** Your goal **
Search the records for the word "note" and copy every line in which it occurs.

START Task material

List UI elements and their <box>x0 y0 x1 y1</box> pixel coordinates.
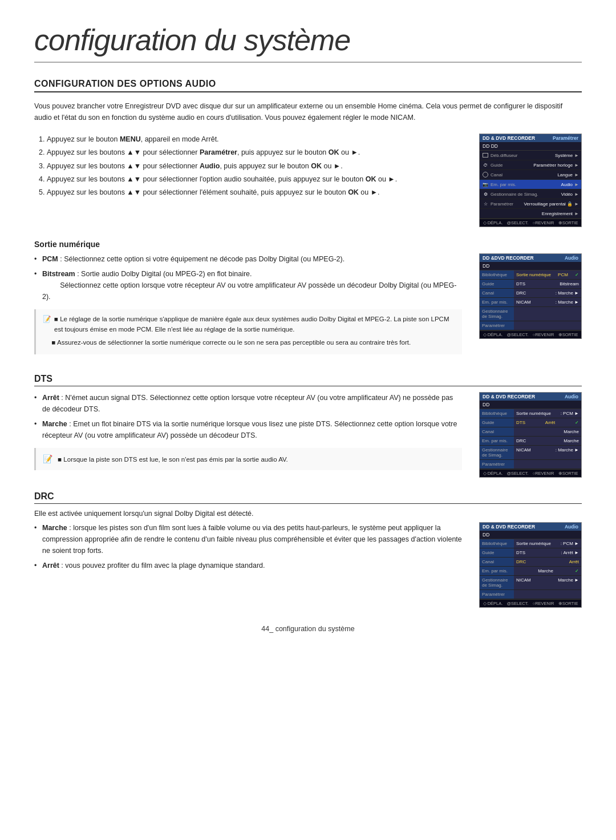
steps-section: Appuyez sur le bouton MENU, appareil en … <box>34 134 582 227</box>
screen1-footer: ◇ DÉPLA. @SELECT. ○REVENIR ⊕SORTIE <box>480 219 581 227</box>
screen2-mockup: DD &DVD RECORDER Audio DD Bibliothèque S… <box>479 253 582 339</box>
screen4-row-drc-marche: Em. par mis. Marche ✓ <box>480 567 581 576</box>
dts-content: Arrêt : N'émet aucun signal DTS. Sélecti… <box>34 392 582 478</box>
sortie-numerique-title: Sortie numérique <box>34 240 582 249</box>
drc-text: Marche : lorsque les pistes son d'un fil… <box>34 522 462 575</box>
screen1-dd-row: DD DD <box>480 142 581 151</box>
library-icon <box>482 152 489 159</box>
screen1-row-video: ⚙ Gestionnaire de Simag. Vidéo ► <box>480 189 581 199</box>
cam-icon: 📷 <box>482 181 489 188</box>
drc-bullet-arret: Arrêt : vous pouvez profiter du film ave… <box>34 560 462 571</box>
dts-note: 📝 ■ Lorsque la piste son DTS est lue, le… <box>34 448 462 470</box>
screen3-row-nicam: Gestionnaire de Simag. NICAM : Marche ► <box>480 446 581 460</box>
screen2-row-sortie: Bibliothèque Sortie numérique PCM ✓ <box>480 270 581 280</box>
screen1-row-horloge: ⏱ Guide Paramétrer horloge ► <box>480 160 581 170</box>
screen2-dd: DD <box>480 262 581 270</box>
drc-section: DRC Elle est activée uniquement lorsqu'u… <box>34 491 582 608</box>
screen3-mockup: DD & DVD RECORDER Audio DD Bibliothèque … <box>479 392 582 478</box>
sortie-note-2: ■ Assurez-vous de sélectionner la sortie… <box>43 337 455 348</box>
screen1-row-audio: 📷 Em. par mis. Audio ► <box>480 180 581 189</box>
screen1-header: DD & DVD RECORDER Paramétrer <box>480 134 581 142</box>
screen1-menu: Déb.diffuseur Système ► ⏱ Guide Paramétr… <box>480 151 581 219</box>
sortie-bullet-pcm: PCM : Sélectionnez cette option si votre… <box>34 253 462 265</box>
screen2-row-drc: Canal DRC : Marche ► <box>480 289 581 298</box>
intro-paragraph: Vous pouvez brancher votre Enregistreur … <box>34 100 582 123</box>
screen3-row-sortie: Bibliothèque Sortie numérique : PCM ► <box>480 409 581 418</box>
screen4-row-dts: Guide DTS : Arrêt ► <box>480 548 581 558</box>
dts-text: Arrêt : N'émet aucun signal DTS. Sélecti… <box>34 392 462 476</box>
drc-content: Marche : lorsque les pistes son d'un fil… <box>34 522 582 608</box>
drc-bullets: Marche : lorsque les pistes son d'un fil… <box>34 522 462 571</box>
screen4-header: DD & DVD RECORDER Audio <box>480 523 581 531</box>
note-icon: 📝 <box>43 453 52 465</box>
dts-bullets: Arrêt : N'émet aucun signal DTS. Sélecti… <box>34 392 462 441</box>
sortie-numerique-section: Sortie numérique PCM : Sélectionnez cett… <box>34 240 582 361</box>
gear-icon: ⚙ <box>482 191 489 197</box>
screen3-header: DD & DVD RECORDER Audio <box>480 393 581 401</box>
step-2: Appuyez sur les boutons ▲▼ pour sélectio… <box>47 147 462 159</box>
screen1-row-enreg: Enregistrement ► <box>480 209 581 219</box>
dts-bullet-marche: Marche : Emet un flot binaire DTS via la… <box>34 418 462 441</box>
screen3-row-dts-arret: Guide DTS Arrêt ✓ <box>480 418 581 427</box>
screen2-row-nicam: Em. par mis. NICAM : Marche ► <box>480 298 581 307</box>
drc-bullet-marche: Marche : lorsque les pistes son d'un fil… <box>34 522 462 556</box>
clock-icon: ⏱ <box>482 161 489 168</box>
steps-list: Appuyez sur le bouton MENU, appareil en … <box>34 134 462 227</box>
screen4-row-sortie: Bibliothèque Sortie numérique : PCM ► <box>480 539 581 548</box>
screen1-mockup: DD & DVD RECORDER Paramétrer DD DD Déb.d… <box>479 134 582 227</box>
sortie-numerique-text: PCM : Sélectionnez cette option si votre… <box>34 253 462 361</box>
dts-section: DTS Arrêt : N'émet aucun signal DTS. Sél… <box>34 374 582 478</box>
sortie-bullet-bitstream: Bitstream : Sortie audio Dolby Digital (… <box>34 268 462 302</box>
screen3-row-dts-marche: Canal Marche <box>480 427 581 437</box>
screen2-footer: ◇ DÉPLA. @SELECT. ○REVENIR ⊕SORTIE <box>480 330 581 338</box>
step-5: Appuyez sur les boutons ▲▼ pour sélectio… <box>47 187 462 199</box>
page-title: configuration du système <box>34 23 582 63</box>
step-3: Appuyez sur les boutons ▲▼ pour sélectio… <box>47 160 462 172</box>
screen3-menu: Bibliothèque Sortie numérique : PCM ► Gu… <box>480 409 581 469</box>
screen4-footer: ◇ DÉPLA. @SELECT. ○REVENIR ⊕SORTIE <box>480 599 581 607</box>
section-audio-heading: CONFIGURATION DES OPTIONS AUDIO <box>34 79 582 92</box>
screen3-footer: ◇ DÉPLA. @SELECT. ○REVENIR ⊕SORTIE <box>480 469 581 477</box>
screen2-row-gestionnaire: Gestionnaire de Simag. <box>480 307 581 321</box>
screen4-row-nicam: Gestionnaire de Simag. NICAM Marche ► <box>480 576 581 590</box>
screen4-row-param: Paramétrer <box>480 590 581 599</box>
screen2-header: DD &DVD RECORDER Audio <box>480 254 581 262</box>
screen1-row-systeme: Déb.diffuseur Système ► <box>480 151 581 160</box>
drc-intro: Elle est activée uniquement lorsqu'un si… <box>34 510 582 518</box>
sortie-note-box: 📝 ■ Le réglage de la sortie numérique s'… <box>34 309 462 354</box>
step-1: Appuyez sur le bouton MENU, appareil en … <box>47 134 462 146</box>
screen1-row-verrou: ☆ Paramétrer Verrouillage parental 🔒 ► <box>480 199 581 209</box>
lang-icon <box>482 171 489 178</box>
page-footer: 44_ configuration du système <box>34 625 582 633</box>
screen4-row-drc-arret: Canal DRC Arrêt <box>480 558 581 567</box>
drc-title: DRC <box>34 491 582 504</box>
screen2-submenu: Bibliothèque Sortie numérique PCM ✓ Guid… <box>480 270 581 330</box>
empty-icon <box>482 210 489 217</box>
screen1-header-right: Paramétrer <box>553 135 578 141</box>
step-4: Appuyez sur les boutons ▲▼ pour sélectio… <box>47 173 462 185</box>
screen4-menu: Bibliothèque Sortie numérique : PCM ► Gu… <box>480 539 581 599</box>
sortie-bullets: PCM : Sélectionnez cette option si votre… <box>34 253 462 302</box>
screen1-row-langue: Canal Langue ► <box>480 170 581 180</box>
screen2-row-dts: Guide DTS Bitstream <box>480 280 581 289</box>
sortie-numerique-content: PCM : Sélectionnez cette option si votre… <box>34 253 582 361</box>
dts-bullet-arret: Arrêt : N'émet aucun signal DTS. Sélecti… <box>34 392 462 415</box>
param-icon: ☆ <box>482 200 489 207</box>
screen3-row-drc: Em. par mis. DRC Marche <box>480 437 581 446</box>
screen2-row-param: Paramétrer <box>480 321 581 330</box>
screen4-mockup: DD & DVD RECORDER Audio DD Bibliothèque … <box>479 522 582 608</box>
sortie-note-1: 📝 ■ Le réglage de la sortie numérique s'… <box>43 314 455 335</box>
screen3-row-param: Paramétrer <box>480 460 581 469</box>
dts-title: DTS <box>34 374 582 386</box>
screen1-header-left: DD & DVD RECORDER <box>483 135 535 141</box>
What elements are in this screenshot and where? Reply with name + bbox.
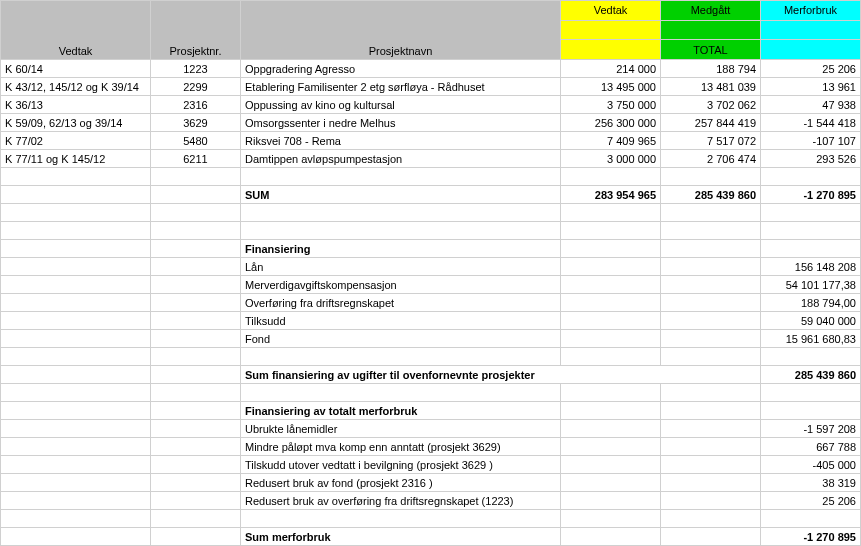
- fin-sum-label: Sum finansiering av ugifter til ovenforn…: [241, 366, 761, 384]
- fin-val: 188 794,00: [761, 294, 861, 312]
- mer-title: Finansiering av totalt merforbruk: [241, 402, 561, 420]
- fin-row: Tilksudd59 040 000: [1, 312, 861, 330]
- cell-name: Omsorgssenter i nedre Melhus: [241, 114, 561, 132]
- fin-name: Merverdigavgiftskompensasjon: [241, 276, 561, 294]
- cell-name: Etablering Familisenter 2 etg sørfløya -…: [241, 78, 561, 96]
- cell-name: Oppussing av kino og kultursal: [241, 96, 561, 114]
- fin-name: Tilksudd: [241, 312, 561, 330]
- table-row: K 60/14 1223 Oppgradering Agresso 214 00…: [1, 60, 861, 78]
- blank-row: [1, 348, 861, 366]
- hdr-col-merforbruk: Merforbruk: [761, 1, 861, 21]
- cell-name: Damtippen avløpspumpestasjon: [241, 150, 561, 168]
- hdr-cyan-bottom: [761, 40, 861, 60]
- cell-m: 7 517 072: [661, 132, 761, 150]
- cell-proj: 1223: [151, 60, 241, 78]
- mer-title-row: Finansiering av totalt merforbruk: [1, 402, 861, 420]
- mer-sum-row: Sum merforbruk -1 270 895: [1, 528, 861, 546]
- mer-row: Mindre påløpt mva komp enn anntatt (pros…: [1, 438, 861, 456]
- table-row: K 77/02 5480 Riksvei 708 - Rema 7 409 96…: [1, 132, 861, 150]
- mer-sum-val: -1 270 895: [761, 528, 861, 546]
- fin-sum-val: 285 439 860: [761, 366, 861, 384]
- cell-proj: 5480: [151, 132, 241, 150]
- fin-title-row: Finansiering: [1, 240, 861, 258]
- mer-name: Tilskudd utover vedtatt i bevilgning (pr…: [241, 456, 561, 474]
- hdr-prosjektnr: Prosjektnr.: [151, 1, 241, 60]
- cell-proj: 6211: [151, 150, 241, 168]
- cell-v: 7 409 965: [561, 132, 661, 150]
- mer-val: 667 788: [761, 438, 861, 456]
- cell-f: 25 206: [761, 60, 861, 78]
- hdr-vedtak: Vedtak: [1, 1, 151, 60]
- cell-f: -107 107: [761, 132, 861, 150]
- cell-vedtak: K 60/14: [1, 60, 151, 78]
- fin-sum-row: Sum finansiering av ugifter til ovenforn…: [1, 366, 861, 384]
- cell-vedtak: K 77/11 og K 145/12: [1, 150, 151, 168]
- cell-m: 2 706 474: [661, 150, 761, 168]
- table-row: K 43/12, 145/12 og K 39/14 2299 Etableri…: [1, 78, 861, 96]
- cell-f: 293 526: [761, 150, 861, 168]
- mer-sum-label: Sum merforbruk: [241, 528, 561, 546]
- blank-row: [1, 222, 861, 240]
- cell-vedtak: K 43/12, 145/12 og K 39/14: [1, 78, 151, 96]
- cell-f: 47 938: [761, 96, 861, 114]
- cell-m: 257 844 419: [661, 114, 761, 132]
- table-row: K 59/09, 62/13 og 39/14 3629 Omsorgssent…: [1, 114, 861, 132]
- cell-v: 3 000 000: [561, 150, 661, 168]
- fin-name: Fond: [241, 330, 561, 348]
- fin-title: Finansiering: [241, 240, 561, 258]
- sum-row: SUM 283 954 965 285 439 860 -1 270 895: [1, 186, 861, 204]
- sum-label: SUM: [241, 186, 561, 204]
- fin-val: 59 040 000: [761, 312, 861, 330]
- fin-val: 156 148 208: [761, 258, 861, 276]
- cell-vedtak: K 36/13: [1, 96, 151, 114]
- sum-m: 285 439 860: [661, 186, 761, 204]
- fin-name: Overføring fra driftsregnskapet: [241, 294, 561, 312]
- cell-vedtak: K 77/02: [1, 132, 151, 150]
- fin-val: 54 101 177,38: [761, 276, 861, 294]
- cell-proj: 3629: [151, 114, 241, 132]
- spreadsheet-table: Vedtak Prosjektnr. Prosjektnavn Vedtak M…: [0, 0, 861, 546]
- blank-row: [1, 510, 861, 528]
- cell-v: 214 000: [561, 60, 661, 78]
- sum-v: 283 954 965: [561, 186, 661, 204]
- mer-name: Mindre påløpt mva komp enn anntatt (pros…: [241, 438, 561, 456]
- fin-row: Lån156 148 208: [1, 258, 861, 276]
- header-row-1: Vedtak Prosjektnr. Prosjektnavn Vedtak M…: [1, 1, 861, 21]
- mer-val: 38 319: [761, 474, 861, 492]
- cell-v: 256 300 000: [561, 114, 661, 132]
- cell-m: 3 702 062: [661, 96, 761, 114]
- cell-f: 13 961: [761, 78, 861, 96]
- hdr-cyan-blank: [761, 20, 861, 40]
- table-row: K 36/13 2316 Oppussing av kino og kultur…: [1, 96, 861, 114]
- mer-name: Redusert bruk av fond (prosjekt 2316 ): [241, 474, 561, 492]
- cell-name: Oppgradering Agresso: [241, 60, 561, 78]
- fin-name: Lån: [241, 258, 561, 276]
- cell-v: 3 750 000: [561, 96, 661, 114]
- fin-row: Merverdigavgiftskompensasjon54 101 177,3…: [1, 276, 861, 294]
- fin-val: 15 961 680,83: [761, 330, 861, 348]
- fin-row: Fond15 961 680,83: [1, 330, 861, 348]
- cell-name: Riksvei 708 - Rema: [241, 132, 561, 150]
- table-row: K 77/11 og K 145/12 6211 Damtippen avløp…: [1, 150, 861, 168]
- cell-m: 13 481 039: [661, 78, 761, 96]
- hdr-col-total: TOTAL: [661, 40, 761, 60]
- hdr-green-blank: [661, 20, 761, 40]
- cell-proj: 2299: [151, 78, 241, 96]
- hdr-vedtak-label: Vedtak: [59, 45, 93, 57]
- mer-val: 25 206: [761, 492, 861, 510]
- blank-row: [1, 204, 861, 222]
- hdr-prosjektnavn-label: Prosjektnavn: [369, 45, 433, 57]
- mer-name: Redusert bruk av overføring fra driftsre…: [241, 492, 561, 510]
- mer-name: Ubrukte lånemidler: [241, 420, 561, 438]
- hdr-yellow-bottom: [561, 40, 661, 60]
- mer-val: -1 597 208: [761, 420, 861, 438]
- sum-f: -1 270 895: [761, 186, 861, 204]
- blank-row: [1, 168, 861, 186]
- hdr-col-medgatt: Medgått: [661, 1, 761, 21]
- hdr-prosjektnavn: Prosjektnavn: [241, 1, 561, 60]
- hdr-prosjektnr-label: Prosjektnr.: [170, 45, 222, 57]
- mer-row: Tilskudd utover vedtatt i bevilgning (pr…: [1, 456, 861, 474]
- hdr-col-vedtak: Vedtak: [561, 1, 661, 21]
- cell-vedtak: K 59/09, 62/13 og 39/14: [1, 114, 151, 132]
- mer-row: Ubrukte lånemidler-1 597 208: [1, 420, 861, 438]
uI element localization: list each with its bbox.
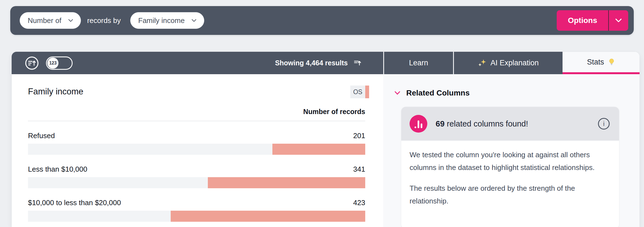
related-columns-header[interactable]: Related Columns bbox=[393, 89, 640, 97]
tab-ai-explanation-label: AI Explanation bbox=[490, 59, 539, 67]
sparkles-icon bbox=[478, 59, 487, 68]
column-type-badge[interactable]: OS bbox=[350, 86, 369, 98]
category-value: 341 bbox=[353, 165, 365, 174]
chart-pane: Family income OS Number of records Refus… bbox=[12, 74, 383, 227]
tab-learn-label: Learn bbox=[409, 59, 428, 67]
related-columns-card: 69 related columns found! i We tested th… bbox=[401, 107, 619, 227]
tab-stats[interactable]: Stats bbox=[563, 52, 640, 74]
numeric-toggle-label: 123 bbox=[49, 61, 57, 66]
bar-fill bbox=[208, 177, 365, 188]
bar-chart-icon bbox=[410, 115, 427, 133]
column-type-badge-label: OS bbox=[350, 86, 365, 98]
panel-header: 123 Showing 4,464 results Learn AI Expla… bbox=[12, 52, 640, 74]
sort-icon[interactable] bbox=[25, 56, 39, 70]
related-count-text: 69 related columns found! bbox=[436, 119, 528, 128]
bar-track bbox=[28, 211, 365, 222]
options-split-button: Options bbox=[557, 10, 628, 31]
bar-track bbox=[28, 144, 365, 155]
numeric-format-toggle[interactable]: 123 bbox=[46, 56, 73, 70]
dimension-dropdown-value: Family income bbox=[138, 16, 185, 25]
sort-rows-icon[interactable] bbox=[353, 59, 362, 67]
header-divider bbox=[28, 121, 365, 121]
category-label: Refused bbox=[28, 131, 55, 140]
results-count-text: Showing 4,464 results bbox=[275, 59, 348, 67]
category-value: 423 bbox=[353, 198, 365, 207]
chart-row-line: $10,000 to less than $20,000 423 bbox=[28, 198, 365, 207]
category-value: 201 bbox=[353, 131, 365, 140]
related-card-paragraph: The results below are ordered by the str… bbox=[410, 182, 607, 208]
chart-row-line: Refused 201 bbox=[28, 131, 365, 140]
related-card-body: We tested the column you're looking at a… bbox=[401, 141, 619, 207]
chevron-down-icon bbox=[67, 17, 74, 24]
visual-panel: 123 Showing 4,464 results Learn AI Expla… bbox=[12, 52, 640, 227]
bar-track bbox=[28, 177, 365, 188]
numeric-toggle-knob: 123 bbox=[47, 58, 58, 69]
measure-dropdown[interactable]: Number of bbox=[20, 12, 81, 29]
bar-fill bbox=[272, 144, 365, 155]
chart-row[interactable]: Less than $10,000 341 bbox=[28, 165, 365, 188]
category-label: $10,000 to less than $20,000 bbox=[28, 198, 121, 207]
chart-title-row: Family income OS bbox=[28, 87, 365, 100]
bar-fill bbox=[171, 211, 365, 222]
query-toolbar: Number of records by Family income Optio… bbox=[10, 6, 634, 35]
chart-row[interactable]: Refused 201 bbox=[28, 131, 365, 155]
chevron-down-icon bbox=[191, 17, 197, 24]
related-card-paragraph: We tested the column you're looking at a… bbox=[410, 148, 607, 174]
stats-pane: Related Columns 69 related columns found… bbox=[383, 74, 640, 227]
related-columns-title: Related Columns bbox=[406, 89, 470, 97]
tab-stats-label: Stats bbox=[587, 58, 604, 66]
options-caret-button[interactable] bbox=[609, 10, 628, 31]
options-button-label: Options bbox=[568, 16, 597, 25]
tab-ai-explanation[interactable]: AI Explanation bbox=[454, 52, 563, 74]
measure-dropdown-value: Number of bbox=[28, 16, 61, 25]
tab-learn[interactable]: Learn bbox=[384, 52, 453, 74]
panel-body: Family income OS Number of records Refus… bbox=[12, 74, 640, 227]
info-icon[interactable]: i bbox=[598, 118, 610, 130]
chevron-down-icon bbox=[614, 16, 623, 25]
chevron-down-icon bbox=[393, 89, 401, 97]
options-button[interactable]: Options bbox=[557, 10, 608, 31]
results-header-bar: 123 Showing 4,464 results bbox=[12, 52, 383, 74]
chart-row[interactable]: $10,000 to less than $20,000 423 bbox=[28, 198, 365, 222]
related-card-header: 69 related columns found! i bbox=[401, 107, 619, 141]
dimension-dropdown[interactable]: Family income bbox=[130, 12, 205, 29]
results-count-group: Showing 4,464 results bbox=[275, 59, 362, 67]
column-type-badge-strip bbox=[365, 86, 369, 98]
query-connector-text: records by bbox=[87, 16, 121, 25]
category-label: Less than $10,000 bbox=[28, 165, 87, 174]
value-column-header: Number of records bbox=[28, 108, 365, 116]
chart-title: Family income bbox=[28, 87, 83, 96]
chart-row-line: Less than $10,000 341 bbox=[28, 165, 365, 174]
lightbulb-icon bbox=[608, 58, 615, 66]
chart-rows: Refused 201 Less than $10,000 341 $10,00… bbox=[28, 131, 365, 222]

END Task material

** Result of this exercise **
dts-note: 📝 ■ Lorsque la piste son DTS est lue, le… <box>34 448 462 470</box>
sortie-note-2: ■ Assurez-vous de sélectionner la sortie… <box>43 337 455 348</box>
note-icon: 📝 <box>43 453 52 465</box>
sortie-note-box: 📝 ■ Le réglage de la sortie numérique s'… <box>34 309 462 354</box>
sortie-note-1: 📝 ■ Le réglage de la sortie numérique s'… <box>43 314 455 335</box>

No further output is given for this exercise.